**TASK OBJECTIVE**
Only the pictures are to be dropped, and the rest of the data should be copied exactly.

--- DATASET EXCERPTS Enclosed Below ---

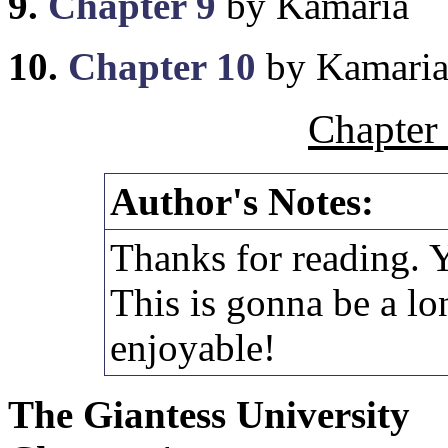
9.
Chapter 9
by Kamaria
10.
Chapter 10
by Kamari
Chapter
Author's Notes:
Thanks for reading. 
This is gonna be a lo
enjoyable!
The Giantess University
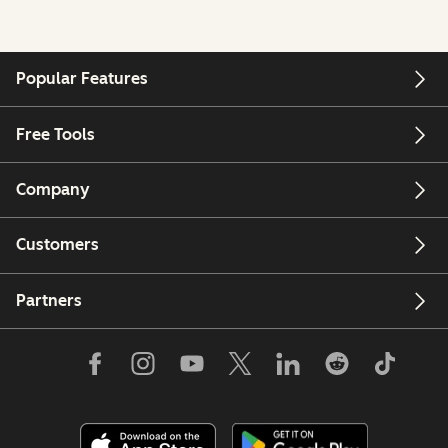
Popular Features
Free Tools
Company
Customers
Partners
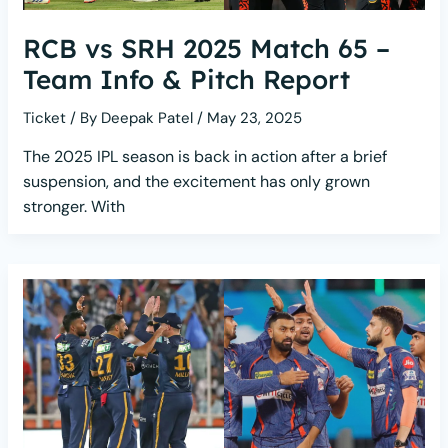
RCB vs SRH 2025 Match 65 –
Team Info & Pitch Report
Ticket
/ By
Deepak Patel
/
May 23, 2025
The 2025 IPL season is back in action after a brief
suspension, and the excitement has only grown
stronger. With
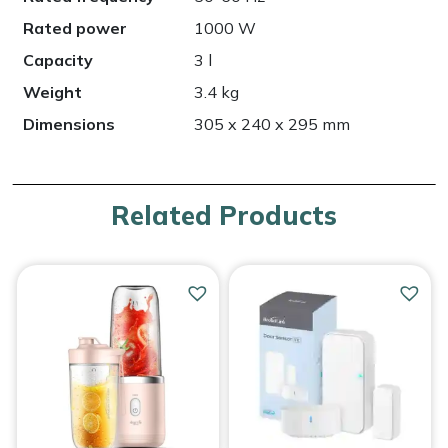
Rated power
1000 W
Capacity
3 l
Weight
3.4 kg
Dimensions
305 x 240 x 295 mm
Related Products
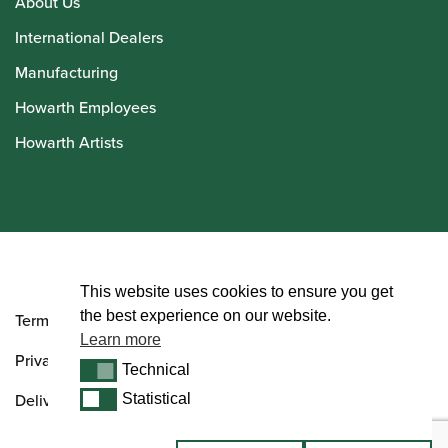
About Us
International Dealers
Manufacturing
Howarth Employees
Howarth Artists
© Howarth of London 2026
This website uses cookies to ensure you get
the best experience on our website.
Terms and Conditions
Learn more
Privacy Policy
Technical
Technical
Delivery & Returns Policy
Statistical
Statistical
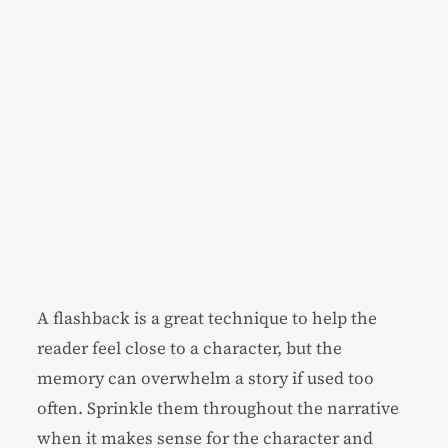
A flashback is a great technique to help the
reader feel close to a character, but the
memory can overwhelm a story if used too
often. Sprinkle them throughout the narrative
when it makes sense for the character and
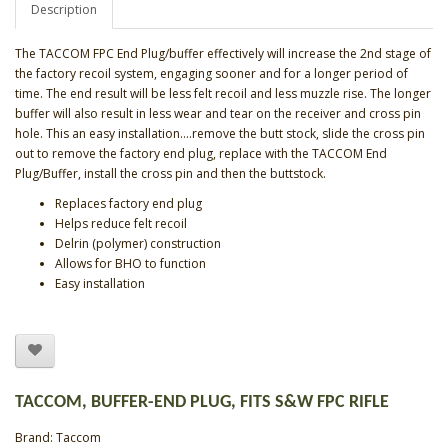
Description
The TACCOM FPC End Plug/buffer effectively will increase the 2nd stage of
the factory recoil system, engaging sooner and for a longer period of
time. The end result will be less felt recoil and less muzzle rise. The longer
buffer will also result in less wear and tear on the receiver and cross pin
hole. This an easy installation….remove the butt stock, slide the cross pin
out to remove the factory end plug, replace with the TACCOM End
Plug/Buffer, install the cross pin and then the buttstock.
Replaces factory end plug
Helps reduce felt recoil
Delrin (polymer) construction
Allows for BHO to function
Easy installation
TACCOM, BUFFER-END PLUG, FITS S&W FPC RIFLE
Brand:
Taccom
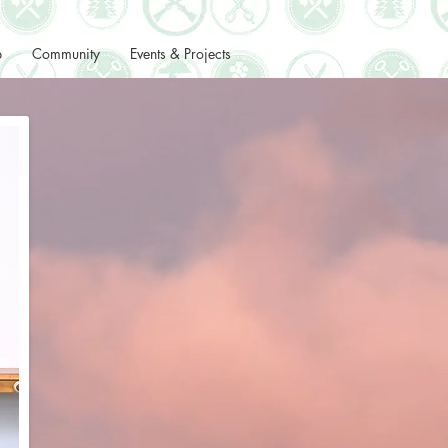
p
Community
Events & Projects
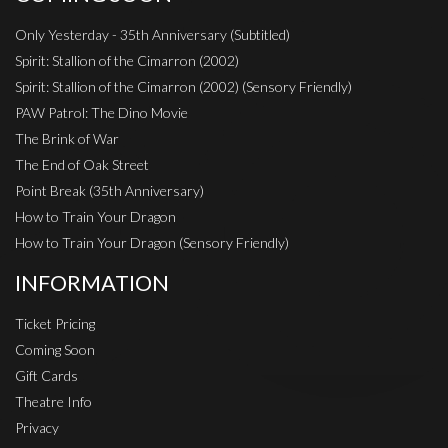
Only Yesterday - 35th Anniversary (Subtitled)
Spirit: Stallion of the Cimarron (2002)
Spirit: Stallion of the Cimarron (2002) (Sensory Friendly)
PAW Patrol: The Dino Movie
The Brink of War
The End of Oak Street
Point Break (35th Anniversary)
How to Train Your Dragon
How to Train Your Dragon (Sensory Friendly)
INFORMATION
Ticket Pricing
Coming Soon
Gift Cards
Theatre Info
Privacy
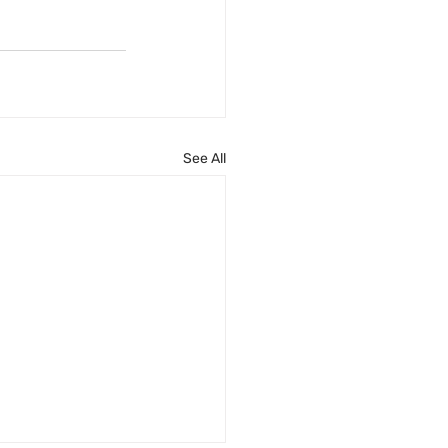
See All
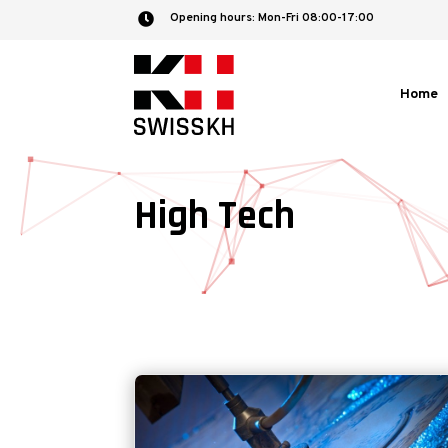
Opening hours: Mon-Fri 08:00-17:00

Home
High Tech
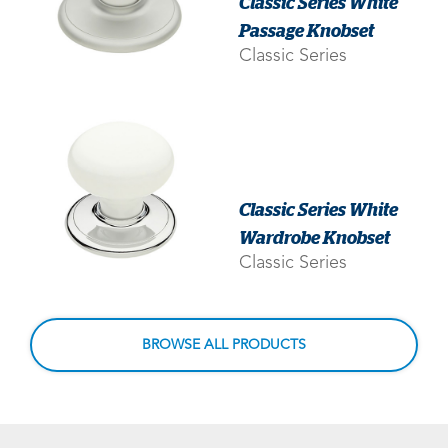
Classic Series White
Passage Knobset
Classic Series
Classic Series White
Wardrobe Knobset
Classic Series
BROWSE ALL PRODUCTS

--- End of Enclosed DATASET EXCERPTS ---

**ANSWER**
9.
Chapter 9
by Kamaria
10.
Chapter 10
by Kamari
Chapter
Author's Notes:
Thanks for reading. 
This is gonna be a lo
enjoyable!
The Giantess University
Popular Features
Free Tools
Company
Customers
Partners
RCB vs SRH 2025 Match 65 –
Team Info & Pitch Report
Ticket
/ By
Deepak Patel
/
May 23, 2025
The 2025 IPL season is back in action after a brief
suspension, and the excitement has only grown
stronger. With
Rated power
1000 W
Capacity
3 l
Weight
3.4 kg
Dimensions
305 x 240 x 295 mm
Related Products
About Us
International Dealers
Manufacturing
Howarth Employees
Howarth Artists
© Howarth of London 2026
This website uses cookies to ensure you get
the best experience on our website.
Terms and Conditions
Learn more
Privacy Policy
Technical
Technical
Delivery & Returns Policy
Statistical
Statistical
A flashback is a great technique to help the
reader feel close to a character, but the
memory can overwhelm a story if used too
often. Sprinkle them throughout the narrative
when it makes sense for the character and
Description
The TACCOM FPC End Plug/buffer effectively will increase the 2nd stage of
the factory recoil system, engaging sooner and for a longer period of
time. The end result will be less felt recoil and less muzzle rise. The longer
buffer will also result in less wear and tear on the receiver and cross pin
hole. This an easy installation….remove the butt stock, slide the cross pin
out to remove the factory end plug, replace with the TACCOM End
Plug/Buffer, install the cross pin and then the buttstock.
Replaces factory end plug
Helps reduce felt recoil
Delrin (polymer) construction
Allows for BHO to function
Easy installation
TACCOM, BUFFER-END PLUG, FITS S&W FPC RIFLE
Brand:
Taccom
p
Community
Events & Projects
Only Yesterday - 35th Anniversary (Subtitled)
Spirit: Stallion of the Cimarron (2002)
Spirit: Stallion of the Cimarron (2002) (Sensory Friendly)
PAW Patrol: The Dino Movie
The Brink of War
The End of Oak Street
Point Break (35th Anniversary)
How to Train Your Dragon
How to Train Your Dragon (Sensory Friendly)
INFORMATION
Ticket Pricing
Coming Soon
Gift Cards
Theatre Info
Privacy
See All
Opening hours: Mon-Fri 08:00-17:00

Home
High Tech
Classic Series White
Passage Knobset
Classic Series
Classic Series White
Wardrobe Knobset
Classic Series
BROWSE ALL PRODUCTS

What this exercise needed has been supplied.